RECORDS SUPPLIED:
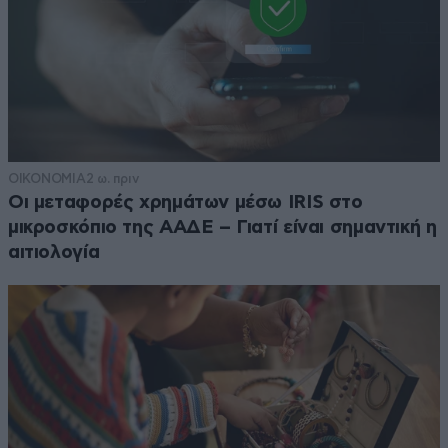
ΟΙΚΟΝΟΜΙΑ
2 ω. πριν
Οι μεταφορές χρημάτων μέσω IRIS στο
μικροσκόπιο της ΑΑΔΕ – Γιατί είναι σημαντική η
αιτιολογία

WHAT TO PRODUCE: Could you give the material above again, exactly and without its pictures?

THE COMPLETED TASK:
ΟΙΚΟΝΟΜΙΑ
2 ω. πριν
Οι μεταφορές χρημάτων μέσω IRIS στο
μικροσκόπιο της ΑΑΔΕ – Γιατί είναι σημαντική η
αιτιολογία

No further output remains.